The mammal population includes more than 100 species. There are also 550 species of birds and 30 species of reptiles. The reserve takes pride in the fact that the largest known population of the two endangered species namely the Nilgiri Tahr and Lion Tailed Macaque are found here. Perhaps the largest south Indian population of Elephants, Tiger, Gaur, Sambar and Cheetal are found here. Fresh water fishes of the genera Horabagrus, Bhavania and Travancorica are also seen.
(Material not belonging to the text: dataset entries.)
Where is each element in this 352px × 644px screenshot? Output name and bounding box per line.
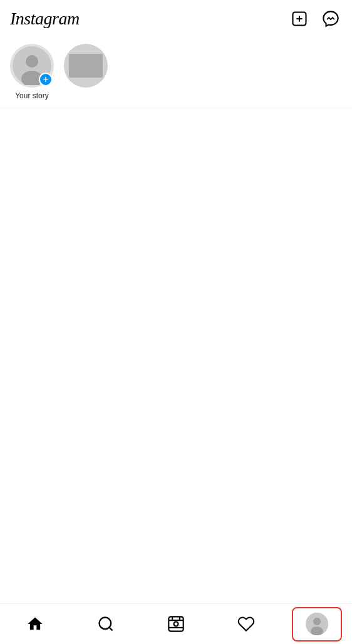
messenger-icon	[322, 10, 339, 28]
svg-point-6	[99, 618, 111, 630]
svg-point-4	[26, 55, 38, 68]
add-post-button[interactable]	[288, 8, 311, 30]
story-avatar-2	[64, 44, 108, 88]
nav-home[interactable]	[10, 607, 60, 641]
profile-avatar	[306, 613, 328, 635]
home-icon	[26, 615, 44, 633]
bottom-nav	[0, 603, 352, 644]
header-action-icons	[288, 8, 342, 30]
search-icon	[97, 615, 115, 633]
nav-activity[interactable]	[221, 607, 271, 641]
your-story-avatar-wrap: +	[10, 44, 54, 88]
stories-row: + Your story	[0, 38, 352, 108]
your-story-item[interactable]: + Your story	[10, 44, 54, 100]
story-item-2[interactable]	[64, 44, 108, 91]
nav-reels[interactable]	[151, 607, 201, 641]
profile-avatar-icon	[306, 613, 328, 635]
svg-point-9	[173, 622, 178, 626]
messenger-button[interactable]	[319, 8, 342, 30]
svg-rect-8	[168, 616, 183, 631]
feed-area	[0, 108, 352, 606]
header: Instagram	[0, 0, 352, 38]
add-story-badge: +	[39, 73, 53, 86]
reels-icon	[167, 615, 185, 633]
instagram-logo: Instagram	[10, 9, 80, 29]
svg-line-7	[109, 627, 112, 630]
nav-search[interactable]	[81, 607, 131, 641]
svg-point-15	[313, 618, 321, 625]
your-story-label: Your story	[15, 91, 49, 100]
story-image-placeholder	[69, 54, 103, 78]
heart-icon	[237, 615, 255, 633]
add-post-icon	[291, 10, 308, 28]
nav-profile[interactable]	[292, 607, 342, 641]
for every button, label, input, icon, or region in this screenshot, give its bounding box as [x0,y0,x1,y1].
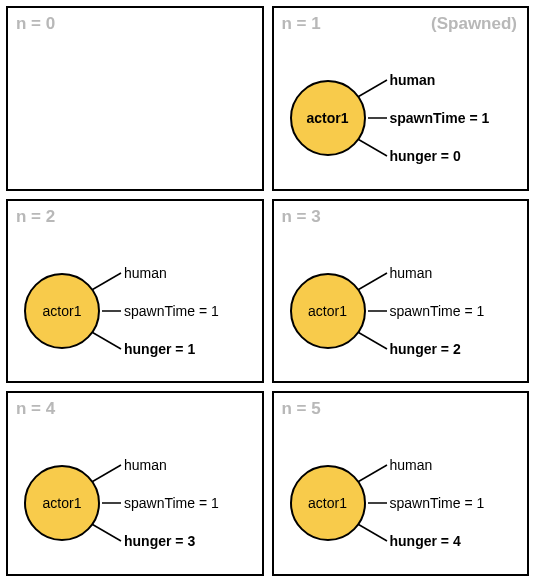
actor-prop-spawntime: spawnTime = 1 [124,495,219,511]
actor-diagram: actor1 human spawnTime = 1 hunger = 2 [284,245,524,375]
panel-2: n = 2 actor1 human spawnTime = 1 hunger … [6,199,264,384]
actor-diagram: actor1 human spawnTime = 1 hunger = 3 [18,437,258,567]
actor-prop-hunger: hunger = 1 [124,341,195,357]
svg-line-12 [356,465,387,483]
actor-prop-spawntime: spawnTime = 1 [390,495,485,511]
svg-line-6 [356,273,387,291]
actor-diagram: actor1 human spawnTime = 1 hunger = 0 [284,52,524,182]
actor-name: actor1 [306,110,348,126]
panel-3: n = 3 actor1 human spawnTime = 1 hunger … [272,199,530,384]
actor-diagram: actor1 human spawnTime = 1 hunger = 1 [18,245,258,375]
svg-line-8 [356,331,387,349]
actor-prop-hunger: hunger = 2 [390,341,461,357]
actor-diagram: actor1 human spawnTime = 1 hunger = 4 [284,437,524,567]
panel-0: n = 0 [6,6,264,191]
svg-line-5 [90,331,121,349]
actor-prop-type: human [124,457,167,473]
diagram-grid: n = 0 n = 1 (Spawned) actor1 human spawn… [0,0,535,582]
svg-line-0 [356,80,387,98]
panel-5: n = 5 actor1 human spawnTime = 1 hunger … [272,391,530,576]
svg-line-3 [90,273,121,291]
actor-prop-type: human [390,457,433,473]
actor-name: actor1 [43,303,82,319]
actor-prop-hunger: hunger = 3 [124,533,195,549]
svg-line-9 [90,465,121,483]
actor-prop-type: human [124,265,167,281]
actor-name: actor1 [43,495,82,511]
actor-prop-spawntime: spawnTime = 1 [390,110,490,126]
step-label: n = 1 [282,14,321,34]
actor-name: actor1 [308,303,347,319]
step-label: n = 3 [282,207,321,227]
svg-line-11 [90,523,121,541]
actor-prop-type: human [390,72,436,88]
spawned-note: (Spawned) [431,14,517,34]
actor-prop-spawntime: spawnTime = 1 [124,303,219,319]
svg-line-2 [356,138,387,156]
actor-prop-hunger: hunger = 4 [390,533,461,549]
step-label: n = 0 [16,14,55,34]
actor-circle: actor1 [290,465,366,541]
actor-name: actor1 [308,495,347,511]
step-label: n = 5 [282,399,321,419]
actor-prop-spawntime: spawnTime = 1 [390,303,485,319]
svg-line-14 [356,523,387,541]
actor-circle: actor1 [24,465,100,541]
actor-circle: actor1 [290,80,366,156]
step-label: n = 4 [16,399,55,419]
step-label: n = 2 [16,207,55,227]
actor-prop-hunger: hunger = 0 [390,148,461,164]
actor-circle: actor1 [24,273,100,349]
actor-circle: actor1 [290,273,366,349]
panel-1: n = 1 (Spawned) actor1 human spawnTime =… [272,6,530,191]
actor-prop-type: human [390,265,433,281]
panel-4: n = 4 actor1 human spawnTime = 1 hunger … [6,391,264,576]
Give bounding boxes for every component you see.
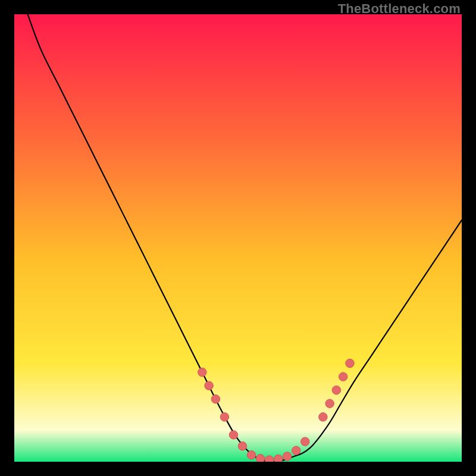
- highlight-dot: [319, 413, 327, 421]
- highlight-dot: [247, 451, 255, 459]
- highlight-dot: [265, 456, 273, 462]
- highlight-dot: [256, 455, 264, 462]
- highlight-dot: [220, 413, 228, 421]
- bottleneck-chart: [14, 14, 462, 462]
- highlight-dot: [229, 431, 237, 439]
- highlight-dot: [332, 386, 340, 394]
- highlight-dot: [205, 381, 213, 390]
- highlight-dot: [292, 446, 300, 455]
- highlight-dot: [339, 372, 347, 381]
- highlight-dot: [346, 359, 354, 367]
- highlight-dot: [238, 441, 246, 450]
- highlight-dot: [198, 368, 206, 376]
- gradient-background: [14, 14, 462, 462]
- highlight-dot: [325, 399, 334, 408]
- highlight-dot: [211, 395, 220, 403]
- highlight-dot: [283, 452, 292, 461]
- highlight-dot: [301, 437, 309, 446]
- chart-frame: [14, 14, 462, 462]
- highlight-dot: [274, 455, 282, 462]
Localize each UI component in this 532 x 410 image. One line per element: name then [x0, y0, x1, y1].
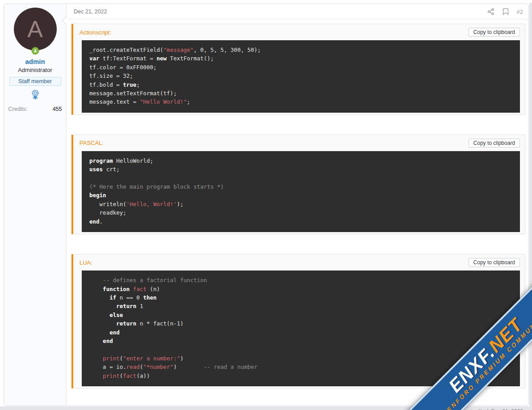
credits-value: 455	[53, 106, 62, 112]
code-pane: program HelloWorld; uses crt; (* Here th…	[82, 151, 520, 232]
bookmark-icon[interactable]	[503, 8, 509, 15]
message-bubble-arrow	[62, 16, 67, 25]
post-body: Actionscript: Copy to clipboard _root.cr…	[67, 19, 528, 410]
post-number-link[interactable]: #2	[517, 8, 523, 15]
code-block-body: program HelloWorld; uses crt; (* Here th…	[73, 151, 525, 234]
code-block-header: PASCAL: Copy to clipboard	[73, 135, 525, 151]
post-user-sidebar: A admin Administrator Staff member Credi…	[4, 4, 67, 406]
avatar[interactable]: A	[14, 8, 57, 51]
avatar-letter: A	[27, 17, 43, 41]
copy-to-clipboard-button[interactable]: Copy to clipboard	[469, 139, 520, 148]
post-date-link[interactable]: Dec 21, 2022	[74, 8, 107, 15]
post-header-meta: #2	[487, 8, 523, 15]
code-block-header: LUA: Copy to clipboard	[73, 254, 525, 271]
code-block-title: PASCAL:	[80, 139, 104, 146]
code-block-body: _root.createTextField("message", 0, 5, 5…	[73, 40, 525, 114]
page-background-right	[529, 3, 532, 410]
user-title: Administrator	[18, 67, 52, 73]
credits-label: Credits:	[8, 106, 28, 112]
copy-to-clipboard-button[interactable]: Copy to clipboard	[469, 258, 520, 267]
code-block-pascal: PASCAL: Copy to clipboard program HelloW…	[71, 135, 525, 234]
code-block-actionscript: Actionscript: Copy to clipboard _root.cr…	[71, 24, 525, 115]
code-block-title: Actionscript:	[80, 29, 111, 36]
online-status-icon	[31, 47, 39, 55]
post-header: Dec 21, 2022 #2	[67, 4, 528, 19]
award-icon	[30, 89, 40, 100]
post-message-column: Dec 21, 2022 #2 Actio	[67, 4, 528, 406]
username-link[interactable]: admin	[25, 58, 45, 65]
code-block-header: Actionscript: Copy to clipboard	[73, 24, 525, 40]
copy-to-clipboard-button[interactable]: Copy to clipboard	[469, 28, 520, 37]
share-icon[interactable]	[487, 8, 494, 15]
forum-post: A admin Administrator Staff member Credi…	[4, 4, 529, 406]
code-block-title: LUA:	[80, 259, 92, 266]
staff-member-banner: Staff member	[9, 77, 61, 86]
code-pane: _root.createTextField("message", 0, 5, 5…	[82, 40, 520, 113]
credits-row: Credits: 455	[8, 106, 62, 112]
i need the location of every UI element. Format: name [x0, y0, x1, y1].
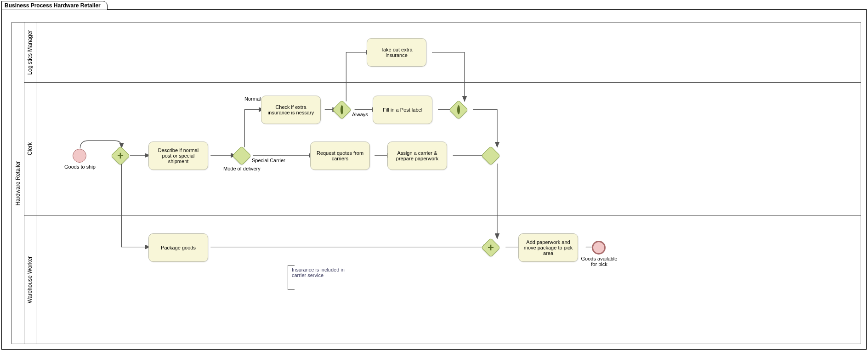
start-event — [73, 149, 86, 163]
gateway-parallel-join: + — [482, 239, 499, 256]
gateway-exclusive-merge — [482, 147, 499, 164]
gateway-mode-of-delivery — [233, 147, 250, 164]
task-label: Fill in a Post label — [383, 107, 422, 113]
ring-icon — [340, 107, 343, 113]
diagram-container: Business Process Hardware Retailer Hardw… — [0, 0, 868, 351]
pool-title-text: Business Process Hardware Retailer — [5, 2, 101, 9]
lane-label-warehouse: Warehouse Worker — [27, 256, 33, 303]
task-check-insurance: Check if extra insurance is nessary — [261, 96, 321, 124]
task-label: Describe if normal post or special shipm… — [153, 147, 204, 164]
end-event — [592, 241, 606, 255]
task-assign-carrier: Assign a carrier & prepare paperwork — [387, 142, 447, 170]
pool-label-strip: Hardware Retailer — [12, 23, 24, 344]
ring-icon — [457, 107, 460, 113]
lane-label-strip-logistics: Logistics Manager — [24, 23, 36, 82]
gateway-label-mode: Mode of delivery — [223, 166, 261, 171]
edge-label-special-carrier: Special Carrier — [252, 158, 285, 163]
annotation: Insurance is included in carrier service — [288, 265, 355, 290]
task-label: Check if extra insurance is nessary — [265, 104, 317, 115]
task-add-paperwork: Add paperwork and move package to pick a… — [518, 233, 578, 262]
task-describe-shipment: Describe if normal post or special shipm… — [148, 142, 208, 170]
pool-title: Business Process Hardware Retailer — [1, 1, 108, 10]
plus-icon: + — [488, 243, 494, 252]
annotation-text: Insurance is included in carrier service — [292, 267, 345, 278]
plus-icon: + — [117, 152, 124, 160]
pool-label: Hardware Retailer — [15, 161, 21, 205]
task-label: Assign a carrier & prepare paperwork — [391, 150, 443, 161]
edge-label-always: Always — [352, 112, 368, 117]
lane-label-logistics: Logistics Manager — [27, 30, 33, 74]
task-label: Package goods — [161, 245, 196, 250]
flow-layer — [36, 23, 861, 344]
task-fill-post-label: Fill in a Post label — [373, 96, 432, 124]
lane-label-strip-warehouse: Warehouse Worker — [24, 215, 36, 344]
gateway-inclusive-split — [334, 102, 350, 118]
gateway-inclusive-merge — [450, 102, 467, 118]
task-take-insurance: Take out extra insurance — [367, 38, 426, 67]
gateway-parallel-split: + — [112, 147, 129, 164]
task-label: Request quotes from carriers — [314, 150, 366, 161]
lane-label-clerk: Clerk — [27, 142, 33, 155]
task-label: Add paperwork and move package to pick a… — [522, 239, 574, 256]
task-package-goods: Package goods — [148, 233, 208, 262]
pool: Hardware Retailer Logistics Manager Cler… — [11, 22, 861, 344]
end-event-label: Goods available for pick — [581, 256, 618, 267]
task-label: Take out extra insurance — [371, 47, 422, 58]
canvas: Goods to ship + Describe if normal post … — [36, 23, 861, 344]
start-event-label: Goods to ship — [62, 164, 98, 170]
task-request-quotes: Request quotes from carriers — [310, 142, 370, 170]
lane-label-strip-clerk: Clerk — [24, 82, 36, 215]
Agasthyamalai Biosphere Reserve
Agasthyamalai Biosphere Reserve was notified on 12th November 2001 under UNESCO’s Man and Biosphere Programme. This project is developed under 100% central Government sponsored scheme. The Agasthyamalai Biosphere Reserve falls solely in Kerala, covering an area of 1701 square kilometers. The forest tracts of Neyyar, Peppara, Shendurney Wildlife Sanctuaries and Achencoil, Thenmala, Konni, Punalur, Thiruvananthapuram Divisions and Agasthyavanam Special Division are included in Agasthyamalai Biosphere Reserve.
For the co-ordination of the activities of various departments in the Biosphere Reserve area and for ensuring the scientific management of the Biosphere Reserve a local committee and a state level Biosphere Management Committee are also constituted as per Government of Indian guidelines.